→ TASK DIRECTIONS: Scan the entries that follow and copy out every line containing "разрешения".

[Dataset entries]
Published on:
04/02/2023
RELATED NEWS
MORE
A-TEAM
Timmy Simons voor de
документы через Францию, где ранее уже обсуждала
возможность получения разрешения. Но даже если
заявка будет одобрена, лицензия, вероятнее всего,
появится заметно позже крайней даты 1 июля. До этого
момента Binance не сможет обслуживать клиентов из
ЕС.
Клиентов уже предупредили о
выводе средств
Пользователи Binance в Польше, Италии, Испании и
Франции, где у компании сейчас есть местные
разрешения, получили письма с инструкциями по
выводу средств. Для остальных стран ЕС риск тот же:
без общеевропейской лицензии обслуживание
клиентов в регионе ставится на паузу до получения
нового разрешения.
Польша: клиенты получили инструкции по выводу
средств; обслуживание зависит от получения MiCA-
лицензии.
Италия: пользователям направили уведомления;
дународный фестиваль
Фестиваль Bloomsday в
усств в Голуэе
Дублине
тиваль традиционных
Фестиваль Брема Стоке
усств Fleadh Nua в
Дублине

...

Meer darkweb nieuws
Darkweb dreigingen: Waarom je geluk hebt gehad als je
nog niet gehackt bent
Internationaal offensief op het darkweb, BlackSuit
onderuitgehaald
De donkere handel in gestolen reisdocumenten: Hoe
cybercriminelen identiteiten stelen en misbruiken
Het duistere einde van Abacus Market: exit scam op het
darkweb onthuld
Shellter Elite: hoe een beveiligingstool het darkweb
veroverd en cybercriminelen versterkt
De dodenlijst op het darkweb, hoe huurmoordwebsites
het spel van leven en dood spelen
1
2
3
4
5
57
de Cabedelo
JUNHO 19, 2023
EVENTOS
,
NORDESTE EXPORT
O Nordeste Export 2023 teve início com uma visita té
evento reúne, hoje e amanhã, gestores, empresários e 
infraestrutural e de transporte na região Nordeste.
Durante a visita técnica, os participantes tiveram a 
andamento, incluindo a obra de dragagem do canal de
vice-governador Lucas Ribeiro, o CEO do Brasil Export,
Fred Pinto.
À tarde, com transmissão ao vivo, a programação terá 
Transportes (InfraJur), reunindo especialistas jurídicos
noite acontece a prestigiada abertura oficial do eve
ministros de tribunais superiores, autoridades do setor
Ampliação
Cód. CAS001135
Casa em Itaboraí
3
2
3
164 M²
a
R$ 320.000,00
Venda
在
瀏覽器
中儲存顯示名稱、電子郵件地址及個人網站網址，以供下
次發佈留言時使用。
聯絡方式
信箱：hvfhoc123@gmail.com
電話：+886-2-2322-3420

→ TASK ANSWER:
возможность получения разрешения. Но даже если
разрешения, получили письма с инструкциями по
нового разрешения.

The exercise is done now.